> **PROVIDED RECORDS**
──────
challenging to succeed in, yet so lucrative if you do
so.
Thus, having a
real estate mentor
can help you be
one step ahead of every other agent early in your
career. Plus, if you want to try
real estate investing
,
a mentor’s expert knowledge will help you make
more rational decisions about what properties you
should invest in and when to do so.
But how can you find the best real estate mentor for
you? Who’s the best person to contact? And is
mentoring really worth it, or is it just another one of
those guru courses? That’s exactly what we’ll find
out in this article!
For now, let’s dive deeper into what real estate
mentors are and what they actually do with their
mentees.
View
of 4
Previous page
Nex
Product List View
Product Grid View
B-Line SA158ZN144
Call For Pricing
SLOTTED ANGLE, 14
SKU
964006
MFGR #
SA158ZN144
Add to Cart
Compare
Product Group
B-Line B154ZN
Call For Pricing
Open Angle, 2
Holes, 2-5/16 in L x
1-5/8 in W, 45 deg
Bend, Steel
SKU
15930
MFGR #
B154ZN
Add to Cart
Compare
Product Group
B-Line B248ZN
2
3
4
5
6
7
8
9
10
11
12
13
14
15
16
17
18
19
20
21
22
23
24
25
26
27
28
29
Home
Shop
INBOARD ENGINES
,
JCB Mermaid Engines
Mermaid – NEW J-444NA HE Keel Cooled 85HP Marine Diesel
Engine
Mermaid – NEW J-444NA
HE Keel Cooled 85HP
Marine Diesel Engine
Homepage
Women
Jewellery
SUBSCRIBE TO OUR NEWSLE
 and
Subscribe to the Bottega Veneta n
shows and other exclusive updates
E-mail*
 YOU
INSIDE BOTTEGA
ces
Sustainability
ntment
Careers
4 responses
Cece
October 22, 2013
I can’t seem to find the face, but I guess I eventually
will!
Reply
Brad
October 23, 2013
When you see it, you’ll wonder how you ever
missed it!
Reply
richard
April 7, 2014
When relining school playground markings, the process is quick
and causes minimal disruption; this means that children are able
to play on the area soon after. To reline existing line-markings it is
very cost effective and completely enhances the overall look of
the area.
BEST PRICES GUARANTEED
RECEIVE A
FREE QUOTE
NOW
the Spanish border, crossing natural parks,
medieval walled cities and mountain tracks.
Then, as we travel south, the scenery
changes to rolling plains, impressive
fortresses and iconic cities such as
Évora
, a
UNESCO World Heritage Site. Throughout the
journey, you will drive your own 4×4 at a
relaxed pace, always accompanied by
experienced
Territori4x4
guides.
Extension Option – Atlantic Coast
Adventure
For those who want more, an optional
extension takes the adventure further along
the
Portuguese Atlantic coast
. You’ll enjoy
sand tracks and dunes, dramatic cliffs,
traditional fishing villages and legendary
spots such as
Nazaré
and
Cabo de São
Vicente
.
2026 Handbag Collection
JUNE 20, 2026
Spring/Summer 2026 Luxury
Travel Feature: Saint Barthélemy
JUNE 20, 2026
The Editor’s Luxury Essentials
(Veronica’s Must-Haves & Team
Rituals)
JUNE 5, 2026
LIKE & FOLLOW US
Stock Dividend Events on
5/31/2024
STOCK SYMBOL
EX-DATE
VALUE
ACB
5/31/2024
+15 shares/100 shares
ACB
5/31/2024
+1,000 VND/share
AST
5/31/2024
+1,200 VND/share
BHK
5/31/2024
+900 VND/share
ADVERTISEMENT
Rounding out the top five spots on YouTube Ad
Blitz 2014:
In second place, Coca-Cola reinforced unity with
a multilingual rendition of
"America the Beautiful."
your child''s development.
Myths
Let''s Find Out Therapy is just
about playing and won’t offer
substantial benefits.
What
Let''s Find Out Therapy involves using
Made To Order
──────
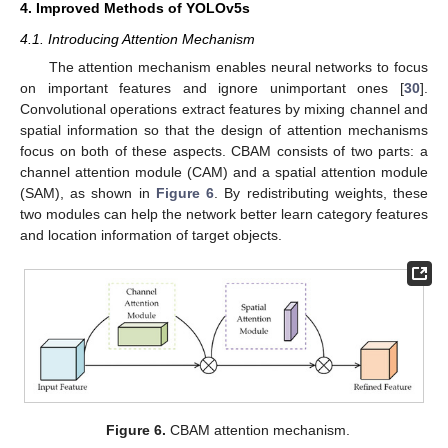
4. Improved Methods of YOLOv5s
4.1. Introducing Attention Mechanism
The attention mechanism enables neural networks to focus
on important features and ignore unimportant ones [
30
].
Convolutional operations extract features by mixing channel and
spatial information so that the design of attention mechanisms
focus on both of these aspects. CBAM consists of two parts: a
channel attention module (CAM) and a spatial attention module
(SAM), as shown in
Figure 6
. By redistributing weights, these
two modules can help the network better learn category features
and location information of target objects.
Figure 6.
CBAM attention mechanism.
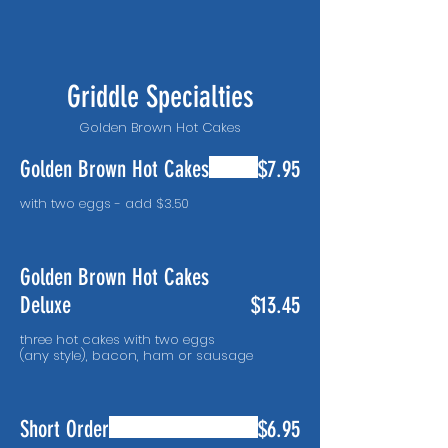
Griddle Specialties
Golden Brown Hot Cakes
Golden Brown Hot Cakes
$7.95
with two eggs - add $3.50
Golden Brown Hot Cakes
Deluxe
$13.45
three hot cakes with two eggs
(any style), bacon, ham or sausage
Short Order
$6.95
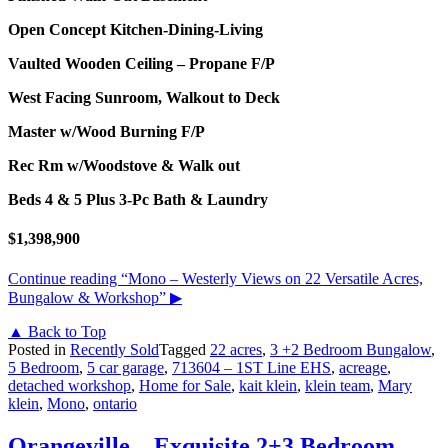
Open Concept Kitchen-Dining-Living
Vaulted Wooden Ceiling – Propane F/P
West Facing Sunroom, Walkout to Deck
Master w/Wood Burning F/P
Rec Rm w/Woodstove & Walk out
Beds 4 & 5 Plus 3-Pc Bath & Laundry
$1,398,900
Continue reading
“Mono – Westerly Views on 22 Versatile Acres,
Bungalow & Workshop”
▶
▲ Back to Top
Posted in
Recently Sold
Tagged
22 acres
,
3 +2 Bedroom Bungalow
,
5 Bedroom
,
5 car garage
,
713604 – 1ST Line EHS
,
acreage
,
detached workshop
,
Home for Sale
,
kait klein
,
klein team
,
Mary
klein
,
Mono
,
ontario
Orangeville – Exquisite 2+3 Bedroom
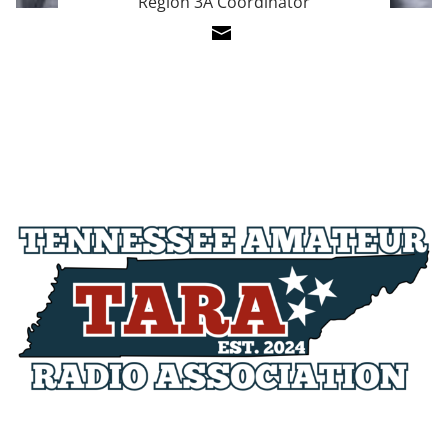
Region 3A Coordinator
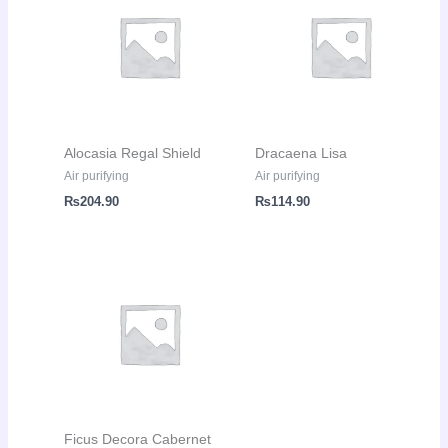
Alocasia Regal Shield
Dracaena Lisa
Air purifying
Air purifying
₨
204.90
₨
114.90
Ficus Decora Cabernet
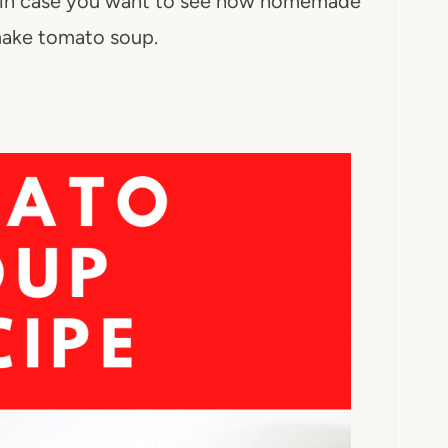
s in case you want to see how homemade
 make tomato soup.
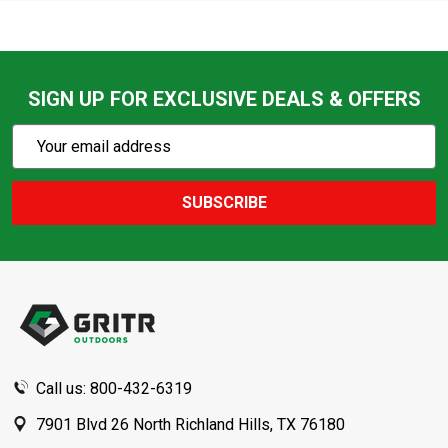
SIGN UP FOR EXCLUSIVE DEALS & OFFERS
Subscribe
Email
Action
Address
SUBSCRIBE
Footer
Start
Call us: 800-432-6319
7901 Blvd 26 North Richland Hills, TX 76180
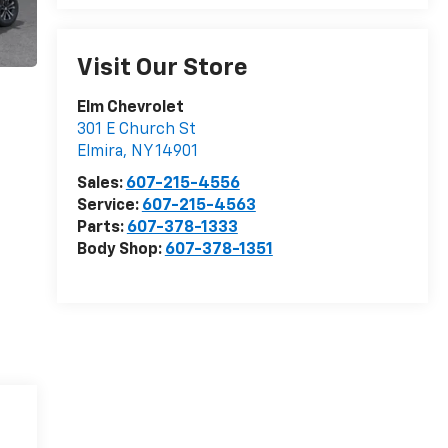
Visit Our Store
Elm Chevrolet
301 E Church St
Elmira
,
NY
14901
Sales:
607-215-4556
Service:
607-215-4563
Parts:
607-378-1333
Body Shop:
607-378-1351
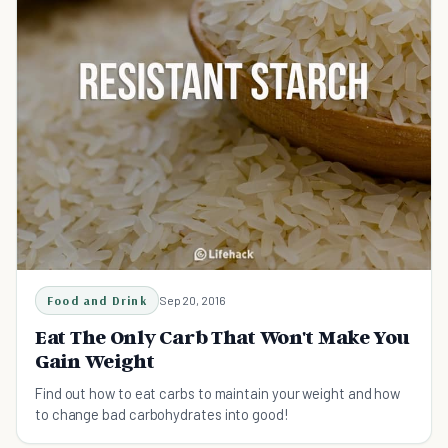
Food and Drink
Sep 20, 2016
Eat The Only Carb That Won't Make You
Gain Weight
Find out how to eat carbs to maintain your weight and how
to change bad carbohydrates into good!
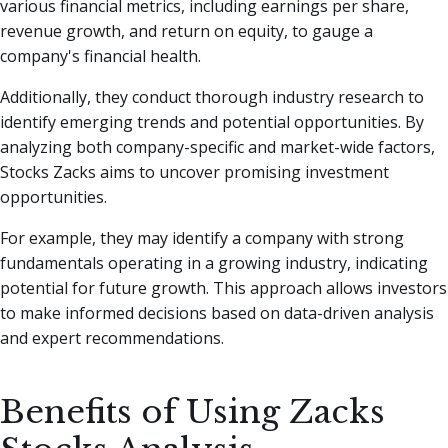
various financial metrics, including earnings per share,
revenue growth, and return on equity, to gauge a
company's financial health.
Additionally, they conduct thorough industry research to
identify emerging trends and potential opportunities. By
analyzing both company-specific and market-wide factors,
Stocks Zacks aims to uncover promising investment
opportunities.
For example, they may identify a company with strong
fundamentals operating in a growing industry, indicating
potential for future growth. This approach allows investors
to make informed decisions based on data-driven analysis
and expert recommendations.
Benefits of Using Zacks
──────
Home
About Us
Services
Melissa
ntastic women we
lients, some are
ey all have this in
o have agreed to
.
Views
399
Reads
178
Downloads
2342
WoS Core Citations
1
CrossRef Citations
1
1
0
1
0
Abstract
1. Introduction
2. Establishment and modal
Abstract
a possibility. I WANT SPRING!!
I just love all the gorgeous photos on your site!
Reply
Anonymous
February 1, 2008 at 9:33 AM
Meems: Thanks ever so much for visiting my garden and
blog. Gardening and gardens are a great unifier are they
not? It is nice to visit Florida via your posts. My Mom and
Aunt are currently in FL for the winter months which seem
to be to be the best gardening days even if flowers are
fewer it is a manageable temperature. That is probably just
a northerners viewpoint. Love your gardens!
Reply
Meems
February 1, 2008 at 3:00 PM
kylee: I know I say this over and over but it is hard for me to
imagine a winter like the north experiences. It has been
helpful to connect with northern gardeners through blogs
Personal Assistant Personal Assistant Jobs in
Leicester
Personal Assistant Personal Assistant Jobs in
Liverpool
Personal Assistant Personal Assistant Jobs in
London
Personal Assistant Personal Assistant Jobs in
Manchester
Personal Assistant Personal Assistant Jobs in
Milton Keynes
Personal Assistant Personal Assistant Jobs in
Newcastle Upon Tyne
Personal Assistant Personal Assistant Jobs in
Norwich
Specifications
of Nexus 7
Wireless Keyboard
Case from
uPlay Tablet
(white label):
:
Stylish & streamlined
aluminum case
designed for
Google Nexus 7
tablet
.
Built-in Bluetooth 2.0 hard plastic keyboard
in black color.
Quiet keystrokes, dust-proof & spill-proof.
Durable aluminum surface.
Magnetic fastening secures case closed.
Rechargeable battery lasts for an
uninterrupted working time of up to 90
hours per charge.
──────
> **TASK DIRECTIONS**
When you reach the line containing "challenging to succeed" in the data above, start copying exactly, and stop after the line containing "you? Who’s the best person to contact? And is".

> **COMPLETED EXERCISE**
challenging to succeed in, yet so lucrative if you do
so.
Thus, having a
real estate mentor
can help you be
one step ahead of every other agent early in your
career. Plus, if you want to try
real estate investing
,
a mentor’s expert knowledge will help you make
more rational decisions about what properties you
should invest in and when to do so.
But how can you find the best real estate mentor for
you? Who’s the best person to contact? And is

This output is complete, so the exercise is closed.